Selam, bizi, yeni bir hayat ve insan algısına çağırıyor. Burada Yunus’un sözünü ettiğimiz dörtlükte söylediği “işi kolay kılmak” ifadesi üzerinde de düşünmek gerekiyor. Yani zor işlerin kolay kılınması ancak birlik, dirlik içinde olabilirsek mümkün olabilir. Yine “sevmek ve sevilmek”, insan için en temel yaşama gayesi ise bu hedeflerin gerçekleşmesinin temel şartı selamlaşmak olacaktır. Fakat burada önemli olan selamı bütün manası ve ruhuyla canlı, hakiki bir kelama dönüştürmektir. Değilse sadece söz olarak söylemenin çok da anlam taşımayacağı ortadadır. Söz, selama uygun davranışı, hareketi beraberinde getirirse selamlaşmanın bir manası olacaktır. Tıpkı onu da dua gibi “kalbî, kavlî ve fiilî” boyutları olan bir kavram olarak bir bütünlük içinde anlamak gerekiyor.
Burada duadan söz ederken selamın aynı zamanda dua manasına geldiğini de hatırlayalım. Selam, nasıl bir dilden/gönülden başka dil ve gönüle gönderilen ve karşılığı da hemen verilen bir eylem ise dua da öyledir. Muhatabınız içindir duada dilediğiniz hayırlar ve güzellikler. Sizin gönlünüzden doğup dilinizde söze dönüşen dua da selam gibi gönüller arasında nice muhkem köprüler kurar. Zira ikisi de Allah adına yapılır. Selam da dua da O’ndan gelir ve O’na gider. Dolayısıyla selamlaşmak hem bu dünyada hem de bir sonraki (son) durak olan ahirette karşısındaki kişiye barışı, selameti, esenliği, hayrı dilemenin ta kendisi olarak duaların en güzeline dönüşür.
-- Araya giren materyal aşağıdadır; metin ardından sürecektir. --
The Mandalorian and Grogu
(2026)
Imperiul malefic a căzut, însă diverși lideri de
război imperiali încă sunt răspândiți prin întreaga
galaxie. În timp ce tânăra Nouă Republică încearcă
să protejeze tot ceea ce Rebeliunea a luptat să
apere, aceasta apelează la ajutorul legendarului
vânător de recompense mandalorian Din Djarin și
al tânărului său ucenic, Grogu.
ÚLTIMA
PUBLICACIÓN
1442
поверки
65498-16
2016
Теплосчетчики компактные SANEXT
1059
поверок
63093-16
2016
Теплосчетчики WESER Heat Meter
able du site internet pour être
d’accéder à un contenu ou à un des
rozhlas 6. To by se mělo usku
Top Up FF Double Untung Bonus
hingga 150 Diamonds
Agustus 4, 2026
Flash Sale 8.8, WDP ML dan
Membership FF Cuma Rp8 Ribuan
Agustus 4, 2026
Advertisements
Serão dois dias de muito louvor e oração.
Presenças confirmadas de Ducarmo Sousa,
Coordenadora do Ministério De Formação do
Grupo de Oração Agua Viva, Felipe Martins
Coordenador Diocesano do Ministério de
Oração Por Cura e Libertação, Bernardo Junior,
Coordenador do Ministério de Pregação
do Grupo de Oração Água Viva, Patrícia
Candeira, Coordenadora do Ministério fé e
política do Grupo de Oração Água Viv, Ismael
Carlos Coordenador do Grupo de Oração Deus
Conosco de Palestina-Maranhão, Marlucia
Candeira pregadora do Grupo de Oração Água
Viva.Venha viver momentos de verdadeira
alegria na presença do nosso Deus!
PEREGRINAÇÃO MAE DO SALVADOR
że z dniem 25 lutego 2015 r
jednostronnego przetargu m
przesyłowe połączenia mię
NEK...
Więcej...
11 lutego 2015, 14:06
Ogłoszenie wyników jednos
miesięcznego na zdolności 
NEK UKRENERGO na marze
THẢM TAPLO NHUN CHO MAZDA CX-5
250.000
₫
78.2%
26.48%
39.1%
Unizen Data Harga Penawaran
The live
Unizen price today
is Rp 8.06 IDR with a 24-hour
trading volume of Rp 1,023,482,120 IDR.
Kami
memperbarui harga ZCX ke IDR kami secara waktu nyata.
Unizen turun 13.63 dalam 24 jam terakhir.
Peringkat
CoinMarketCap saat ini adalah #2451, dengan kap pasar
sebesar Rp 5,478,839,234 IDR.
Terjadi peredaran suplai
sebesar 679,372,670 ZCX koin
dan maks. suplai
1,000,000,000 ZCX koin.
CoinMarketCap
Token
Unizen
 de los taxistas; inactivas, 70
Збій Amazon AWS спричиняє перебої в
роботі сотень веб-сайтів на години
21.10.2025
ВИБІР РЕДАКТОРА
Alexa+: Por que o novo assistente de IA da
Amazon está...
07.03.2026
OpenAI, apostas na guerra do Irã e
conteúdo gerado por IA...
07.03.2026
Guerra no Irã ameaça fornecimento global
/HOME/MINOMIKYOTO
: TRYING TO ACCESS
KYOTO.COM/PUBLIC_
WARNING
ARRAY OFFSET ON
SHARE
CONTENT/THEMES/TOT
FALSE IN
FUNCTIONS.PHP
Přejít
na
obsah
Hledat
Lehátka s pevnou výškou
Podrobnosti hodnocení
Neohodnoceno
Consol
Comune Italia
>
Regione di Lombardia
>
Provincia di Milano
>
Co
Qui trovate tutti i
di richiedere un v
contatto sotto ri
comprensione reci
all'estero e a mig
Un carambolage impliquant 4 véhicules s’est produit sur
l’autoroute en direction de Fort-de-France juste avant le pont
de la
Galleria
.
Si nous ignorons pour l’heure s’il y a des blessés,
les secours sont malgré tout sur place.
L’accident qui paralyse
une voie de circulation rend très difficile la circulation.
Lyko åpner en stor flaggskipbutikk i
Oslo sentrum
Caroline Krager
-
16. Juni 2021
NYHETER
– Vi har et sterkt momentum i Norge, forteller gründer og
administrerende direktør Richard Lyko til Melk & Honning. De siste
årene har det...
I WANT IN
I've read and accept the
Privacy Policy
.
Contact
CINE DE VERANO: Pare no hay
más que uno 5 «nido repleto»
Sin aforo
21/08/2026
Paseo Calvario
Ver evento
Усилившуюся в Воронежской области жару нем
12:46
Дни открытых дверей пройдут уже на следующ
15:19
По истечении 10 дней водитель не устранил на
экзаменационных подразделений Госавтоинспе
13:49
Yine her varlığın da bizde bir selam ve dua hakkı vardır. Bir yere girildiğinde içinde insan olmasa bile selam verilmesinin tavsiye edilmesi işte bundandır. İnsan yoksa melekler vardır orada. Onların da selam hakkı vardır. Gönül gözü daha derini görür elbette. Dağa, taşa, akan suya, uçan kuşa da selam verir. Bilir ki cümle yaratılmışa bir göz ile bakmak ve selamla tanış olmak gerekir. Bilir ki cümle yaratılmış da onu selamlamaktadır. O zaman ne ayrılık kalır ne gayrılık… Selam, cümle yaratılanı kendi merkezinde bir kılar. Öyleyse selam olsun bize selamı öğreten yüce Elçiye. Selam olsun bütün insanlara ve dahi secde eden dağlara, zikreden kuşlara. Kuşlara dedik asırlardır selam, türkülerimizde turnalarla gönderilmez mi sevdiklere? Öyleyse “evvela mahsus selam edelim cümle yâr ve yârana: “selamün aleyküm.”